You don't need a datacenter to train a 30B model. Further, the rapid trend of increasing efficiency and decreasing model size for a given level of capabilities means that what is possible to do without a datacenter will continue to increase. Presumably performance on the level of the current frontier of AI would be achieved in short order and the ceiling would only continue to advance from there. Ergo I expect such an approach to regulation would prove entirely self defeating.
Remember, as I mentioned earlier the human brain only consumes on the order of 20 watts and fits in a handbag. Would you have us destroy all chip fabs? Ban all biomedical and genetic research? How far are you imagining this butlerian jihad would go?
> Presumably performance on the level of the current frontier of AI would be achieved in short order and the ceiling would only continue to advance from there
That's an enormous presumption! You're saying that even in the theoretical case that frontier research is halted but efficiency isn't, we could do better then the frontier and reach world-changing AI in 30b parameters at home-scale labs?! If that's true then we can just give up now: the world as you know it is going to end in around a decade and billions are going to die, there's nothing we can do. But I don't think that's true. Advancing the frontier seems to take a massive amount of compute, data, and parameters: miniaturization only happens afterwards.
If you're right then I concede. It doesn't matter what we do, regulations or not. But if I'm right then regulation can do something and in theory help bring a better future.
> frontier research is halted but efficiency isn't
Why are you treating those as if they're separate things?
> Advancing the frontier seems to take a massive amount of compute, data, and parameters: miniaturization only happens afterwards.
This is just completely wrong. Don't mistake the path by which something happened (or appeared to an outsider to have happened) for a fundamental truth.
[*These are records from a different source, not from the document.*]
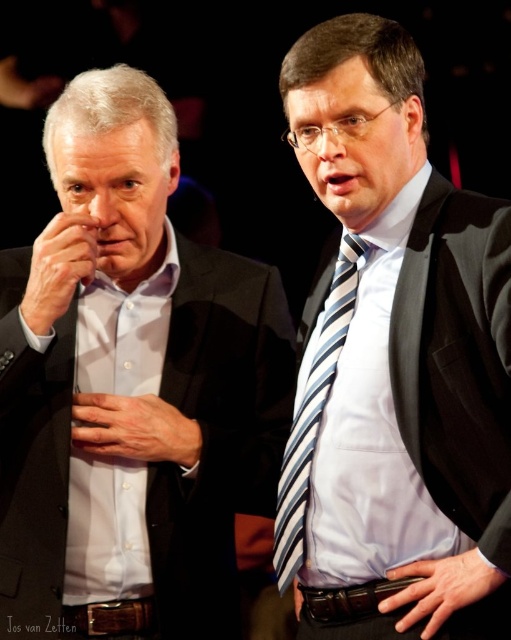 Looking at this image, you are standing in a room and see the matte black suit at center. If you want to reach it without moving your feet, what is the minimum height you need to be?

The matte black suit at center is 4.10 feet away from the viewer, but the question asks about height. The provided information only specifies distance, not height. Therefore, the given data cannot determine the required height.

Based on the scene description, can you determine if the matte black suit at center is positioned above or below the smooth skin hand at left?

The matte black suit at center is located below the smooth skin hand at left. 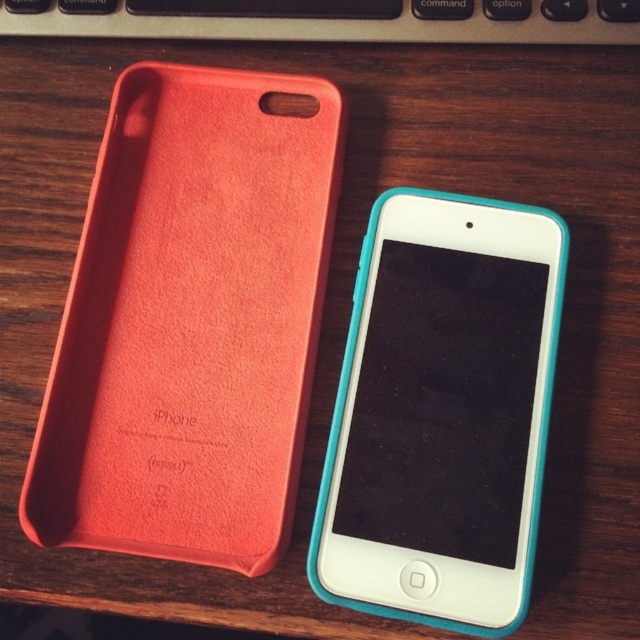 Question: Which point is closer to the camera?

Choices:
 (A) (417, 269)
 (B) (490, 22)

Answer: (A)

Question: Which point is farther to the camera?

Choices:
 (A) (563, 1)
 (B) (417, 556)

Answer: (A)

Question: Can you confirm if teal rubberized smartphone at center is positioned below black plastic keyboard at upper center?

Choices:
 (A) no
 (B) yes

Answer: (B)

Question: Does teal rubberized smartphone at center have a greater width compared to black plastic keyboard at upper center?

Choices:
 (A) yes
 (B) no

Answer: (B)

Question: Is teal rubberized smartphone at center to the right of black plastic keyboard at upper center from the viewer's perspective?

Choices:
 (A) no
 (B) yes

Answer: (B) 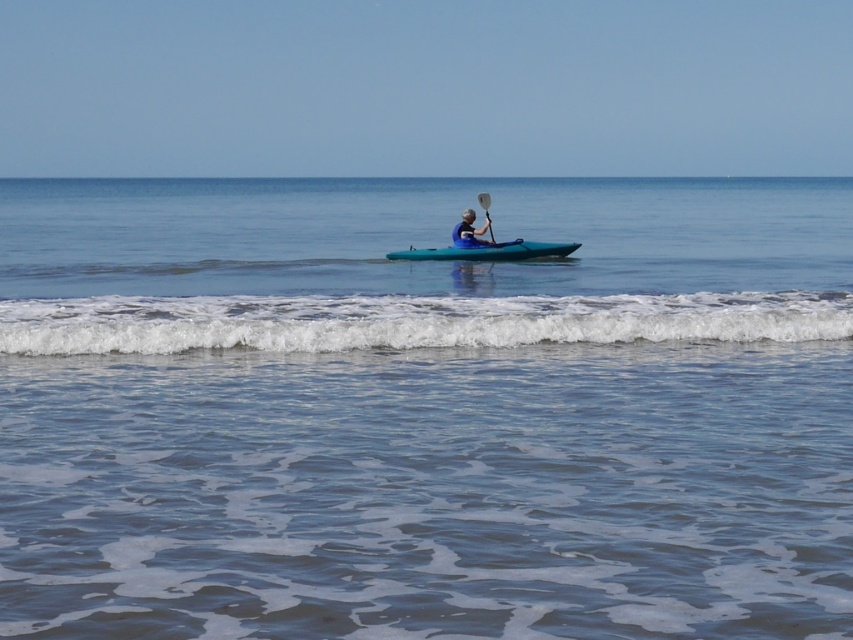 Does clear blue water at center have a greater width compared to white foamy wave at lower center?

Indeed, clear blue water at center has a greater width compared to white foamy wave at lower center.

Between clear blue water at center and white foamy wave at lower center, which one is positioned higher?

Positioned higher is clear blue water at center.

Between point (437, 378) and point (706, 300), which one is positioned in front?

Point (437, 378) is more forward.

Find the location of a particular element. The image size is (853, 640). clear blue water at center is located at coordinates (424, 410).

Is clear blue water at center positioned at the back of teal glossy canoe at center?

No.

Is point (194, 285) less distant than point (440, 248)?

Yes, it is in front of point (440, 248).

You are a GUI agent. You are given a task and a screenshot of the screen. Output one action in this format:
    pyautogui.click(x=<x>, y=<y>)
    Task: Click on the clear blue water at center
    
    Given the screenshot: What is the action you would take?
    pyautogui.click(x=424, y=410)

Does teal glossy canoe at center appear on the right side of white plastic paddle at center?

No, teal glossy canoe at center is not to the right of white plastic paddle at center.

Is point (538, 244) more distant than point (482, 204)?

That is False.

Locate an element on the screen. teal glossy canoe at center is located at coordinates (488, 252). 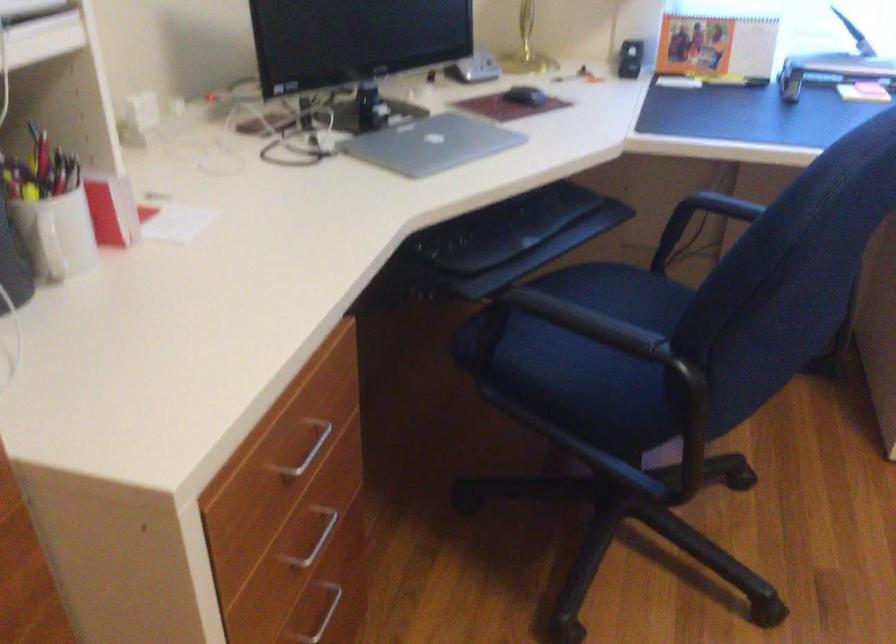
The frontier labs build massive models because if you're competing and you have a lot of cash and brute force is a viable option then it's easy and predictable. But the fundamental research itself doesn't in general require scale (certainly not entire datacenters) and models at any given capability level keep shrinking.
I keep repeating myself at this point but the human brain is on the order of 20 watts. That's a fraction of a single datacenter GPU! So again, would you have us destroy all chip fabs and ban all biomedical research?